If you need TLS 1.2 compatibility (older SDKs on mobile, embedded devices), add TLSv1.2 to ssl_protocols and add the intermediate cipher list from the Mozilla generator. Do not include TLS 1.0 or 1.1 under any circumstances.

Caddy: TLS 1.3 by default

Caddy uses TLS 1.3 and the Mozilla modern cipher suite by default. No additional TLS directives are needed. Add the security headers manually:

errors.example.com {
    reverse_proxy localhost:8000

    header {
        Strict-Transport-Security "max-age=15768000"
        X-Content-Type-Options nosniff
        X-Frame-Options DENY
        Referrer-Policy no-referrer-when-downgrade
        -Server
    }

    request_body {
        max_size 20MB
    }
}

Certificate provisioning with Certbot

apt install certbot python3-certbot-nginx
certbot --nginx -d errors.example.com
# Verify the renewal timer is active:
systemctl status certbot.timer

Certificate renewal as a failure mode

Let’s Encrypt certificates expire every 90 days. Certbot installs a systemd timer that renews certificates automatically when they approach expiry (30 days by default). The timer is not infallible. If the domain stops resolving, if the ACME challenge path is blocked by a firewall rule, or if the timer unit fails silently, the certificate expires and urgentry becomes unreachable over HTTPS.

Monitor certificate expiry externally. A free tool like UptimeRobot or a curl cron job that checks the certificate’s notAfter date is enough.
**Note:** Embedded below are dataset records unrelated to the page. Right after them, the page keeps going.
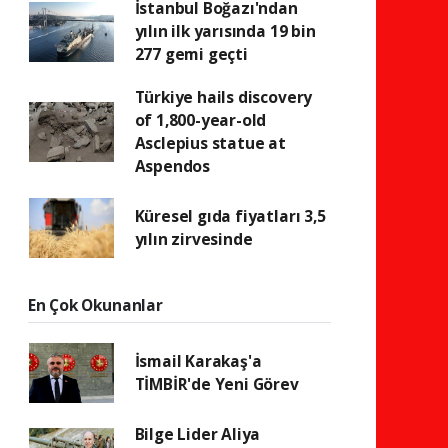
İstanbul Boğazı'ndan
yılın ilk yarısında 19 bin
277 gemi geçti
Türkiye hails discovery
of 1,800-year-old
Asclepius statue at
Aspendos
Küresel gıda fiyatları 3,5
yılın zirvesinde
En Çok Okunanlar
İsmail Karakaş'a
TİMBİR'de Yeni Görev
Bilge Lider Aliya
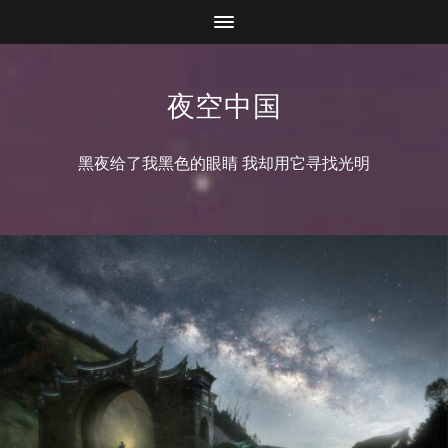
夜空中国
黑夜给了我黑色的眼睛 我却用它寻找光明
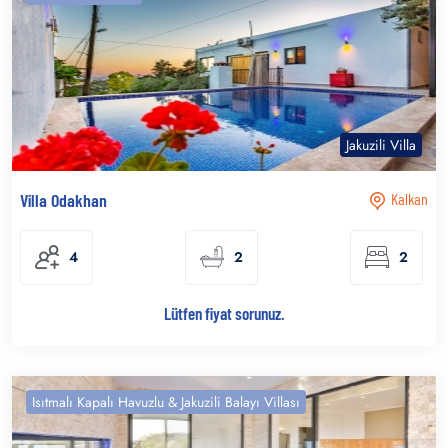
Jakuzili Villa
Villa Odakhan
Kalkan
4
2
2
Lütfen fiyat sorunuz.
Isıtmalı Kapalı Havuzlu & Jakuzili Balayı Villası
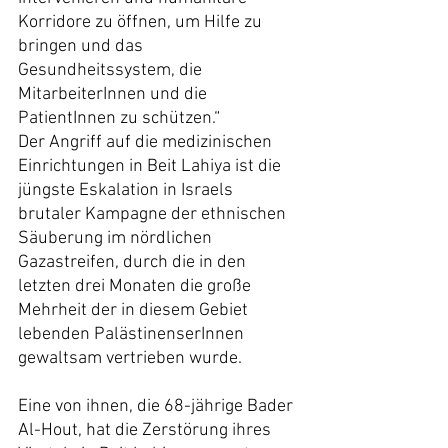
Korridore zu öffnen, um Hilfe zu 
bringen und das 
Gesundheitssystem, die 
MitarbeiterInnen und die 
PatientInnen zu schützen.“
Der Angriff auf die medizinischen 
Einrichtungen in Beit Lahiya ist die 
jüngste Eskalation in Israels 
brutaler Kampagne der ethnischen 
Säuberung im nördlichen 
Gazastreifen, durch die in den 
letzten drei Monaten die große 
Mehrheit der in diesem Gebiet 
lebenden PalästinenserInnen 
gewaltsam vertrieben wurde.
Eine von ihnen, die 68-jährige Bader 
Al-Hout, hat die Zerstörung ihres 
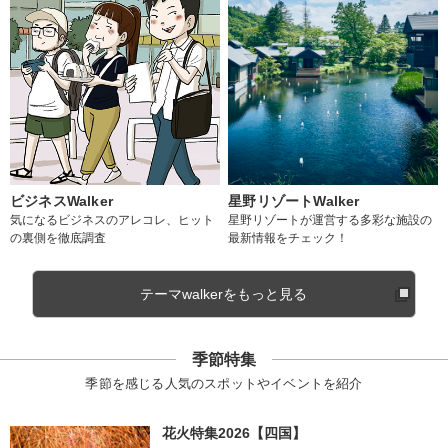
ビジネスWalker
星野リゾートWalker
気になるビジネスのアレコレ、ヒット
星野リゾートが運営する多彩な施設の
の裏側を徹底調査
最新情報をチェック！
テーマwalkerをもっと見る
季節特集
季節を感じる人気のスポットやイベントを紹介
花火特集2026【四国】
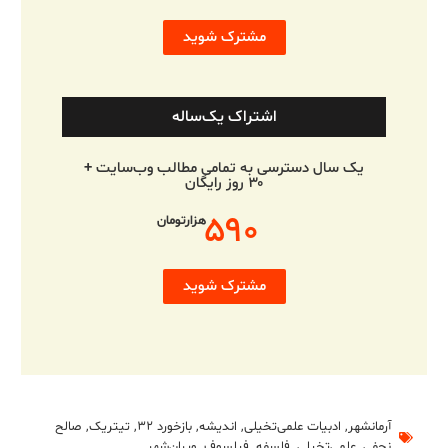
مشترک شوید
اشتراک یک‌ساله
یک سال دسترسی به تمامی مطالب وب‌سایت +
۳۰ روز رایگان
۵۹۰
هزارتومان
مشترک شوید
آرمانشهر
,
ادبیات علمی‌تخیلی
,
اندیشه
,
بازخورد ۳۲
,
تیتریک
,
صالح
نجفی
,
علمی‌تخیلی
,
فلسفه
,
فیلسوف
,
ویران‌شهر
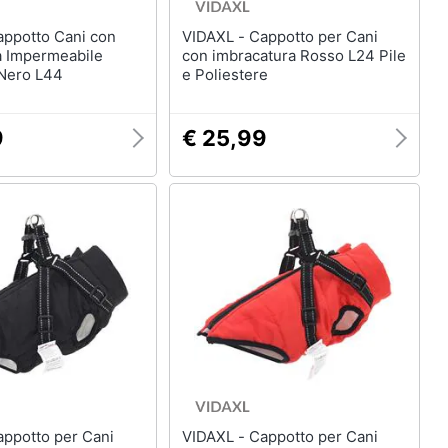
VIDAXL - Cappotto per Cani
a Impermeabile
con imbracatura Rosso L24 Pile
 Nero L44
e Poliestere
9
€ 25,99
VIDAXL - Cappotto per Cani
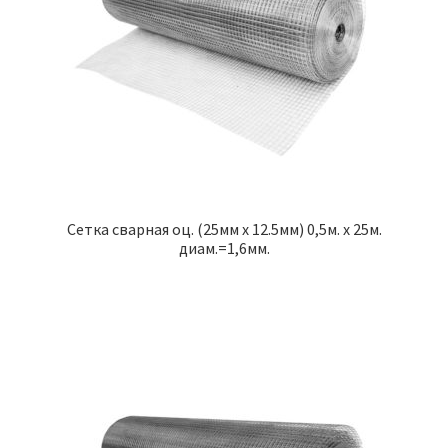
Сетка сварная оц. (25мм х 12.5мм) 0,5м. х 25м.
диам.=1,6мм.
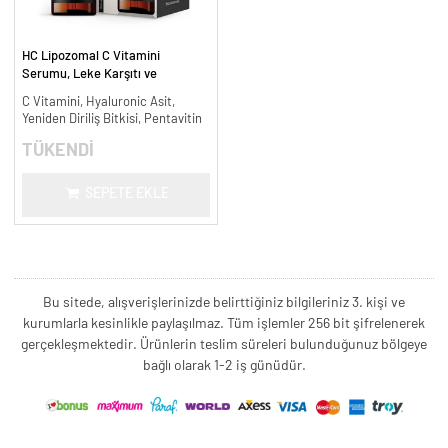
HC Lipozomal C Vitamini
Serumu, Leke Karşıtı ve
Aydınlatıcı - 30 ml.
C Vitamini, Hyaluronic Asit,
Yeniden Diriliş Bitkisi, Pentavitin
TÜKENDİ
SEPETE EKLE
Bu sitede, alışverişlerinizde belirttiğiniz bilgileriniz 3. kişi ve
kurumlarla kesinlikle paylaşılmaz. Tüm işlemler 256 bit şifrelenerek
gerçekleşmektedir. Ürünlerin teslim süreleri bulunduğunuz bölgeye
bağlı olarak 1-2 iş günüdür.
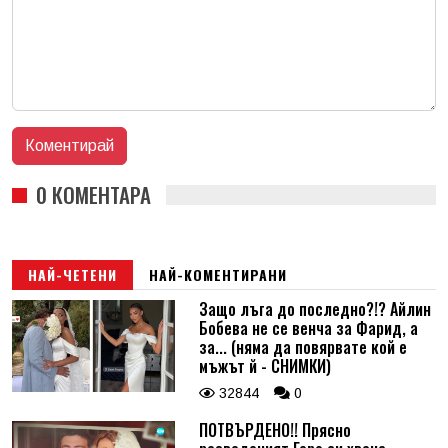
0 КОМЕНТАРА
НАЙ-ЧЕТЕНИ
НАЙ-КОМЕНТИРАНИ
Защо лъга до последно?!? Айлин
Бобева не се венча за Фарид, а
за... (няма да повярвате кой е
мъжът й - СНИМКИ)
32844
0
ПОТВЪРДЕНО!! Прясно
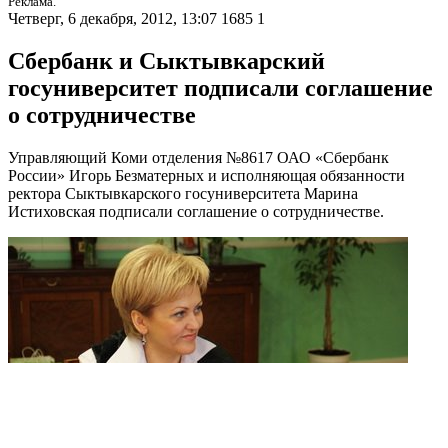
Реклама.
Четверг, 6 декабря, 2012, 13:07
1685
1
Сбербанк и Сыктывкарский
госуниверситет подписали соглашение
о сотрудничестве
Управляющий Коми отделения №8617 ОАО «Сбербанк
России» Игорь Безматерных и исполняющая обязанности
ректора Сыктывкарского госуниверситета Марина
Истиховская подписали соглашение о сотрудничестве.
Set an alert threshold at 14 days remaining so you have time to investigate before expiry. Let’s Encrypt also rate-limits re-issuance to five failed attempts per domain per week; if you exhaust those retrying a misconfigured renewal, you wait seven days.

# Add to weekly cron: alert if certificate expires within 14 days
0 9 * * 1 root \
  days=$(( ( $(date -d "$(openssl s_client -connect errors.example.com:443 \
    -servername errors.example.com 2>/dev/null \
    | openssl x509 -noout -enddate \
    | cut -d= -f2)" +%s) - $(date +%s) ) / 86400 )) ; \
  [ "$days" -lt 14 ] \
    && echo "TLS cert expires in $days days" \
    | mail -s "urgentry cert expiry warning" ops@example.com

Authentication on the UI

urgentry does not include built-in SSO or SAML today. The UI ships with username/password authentication. For a private deployment used only by a known team, that is workable. For a deployment exposed to the public internet, it is not enough.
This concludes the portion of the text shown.